Kunstphilosophische Anthropologie

2002
35,- EUR (ISBN 3-89235-116-3)
Nur im Buchhandel oder direkt beim scaneg Verlag erhältlich


Jeder grundlegende Diskurs über Kunst wird diese nicht nur ausschließlich unter partiellen ästhetischen Gesichtspunkten betrachten sondern die Gesamtheit der Bedingungen und Kontexte, in denen sie stattfindet mit einbeziehen.
Künstlerische Praxis findet nun einmal in einem vielfältigen und differenzierten Netzwerk statt, das Produktion und Rezeption des Werks maßgeblich mitgestaltet. Solche Kontexte, seien sie nun sozialer, politischer oder anthropologischer Natur, haben denn auch mittlerweile nicht nur im Denken über Kunst ihren selbstverständlichen Platz gefunden, sondern sind mittlerweile selbst Thema und Material der Kunst geworden

Mit seinem Buch „Mensch und Kunst“ hat Dr. Hubert M. Spoerri eine Arbeit vorgelegt, worin solche anthropologischen, gestalterischen und sozialen Grundprozesse und ihre Bedeutung für die Künste untersucht werden. Gewiss hatten auch die großen kunstphilosophischen Entwürfe des 18. und 19. Jahrhunderts den Anspruch der vielschichtigen Komplexität der Kunst gerecht zu werden. Jedoch eignen sich deren statische Systematik und ihr Anspruch auf universelle Gültigkeit nur noch partiell zum Verständnis der Gegenwartskunst und ihrer vielen Spielarten.
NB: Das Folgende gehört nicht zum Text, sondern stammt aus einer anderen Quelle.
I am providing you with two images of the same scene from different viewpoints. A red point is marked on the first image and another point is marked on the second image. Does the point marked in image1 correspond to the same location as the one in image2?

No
Dr. Spoerri, der als Dozent an der Hochschule für Künste im Sozialen, Ottersberg tätig ist, geht es in seinem Buch nicht um einen solchen hermetischen Systementwurf. Vielmehr ist seine Untersuchung das Ergebnis eines dynamischen, funktionellen Denkens, das methodisch der komplexen Interdependenz der erforschten Prozesse gerecht werden will und dabei eher beschreiben als beweisen möchte.

Der Autor geht in seiner Arbeit von einigen Voraussetzungen aus, welche die Untersuchungen als eine Art Leitmotiv begleiten. Dazu gehört u.a. der Anspruch, den Menschen umfassend und allgemein verstehen zu wollen. Als methodischer Leitfaden dient Spoerri dabei die Trichotomie, also jenes Strukturmodell wonach der Mensch durch die Dreiheit von Leib, Seele und Geist gekennzeichnet ist sowie die Auffassung, dass der eigentliche Schlüssel zum Verständnis des Menschen nicht in den Naturwissenschaften, sondern in der Kultur zu finden ist.

Nachdem der Autor in den ersten Kapiteln seine Ausgangshypothesen für die nachfolgenden Untersuchungen und die damit zusammenhängenden methodischen, philosophischen und anthropologischen Fragen dargelegt hat, beschreibt er in den darauffolgenden Kapiteln die Grundstruktur des künstlerischen Menschen sowie die künstlerischen Grundprozesse, die dabei eine Rolle spielen. In klar strukturierten Kapiteln und mit einer fein differenzierten Sprache entwirft Hubert Spoerri ein breit angelegtes Bild vom Menschen als ein ästhetisches und von der Kunst als ein anthropologisches Phänomen, wobei er deren vielfältige Verknüpfungen und Manifestationen aufzeigt. Neben grundsätzlichen Überlegungen, die vor allem von den künstlerischen und sozialen Grundprozessen handeln, stellt der Autor immer wieder Bezüge zu aktuellen sozialen, politischen und künstlerischen Erscheinungen her.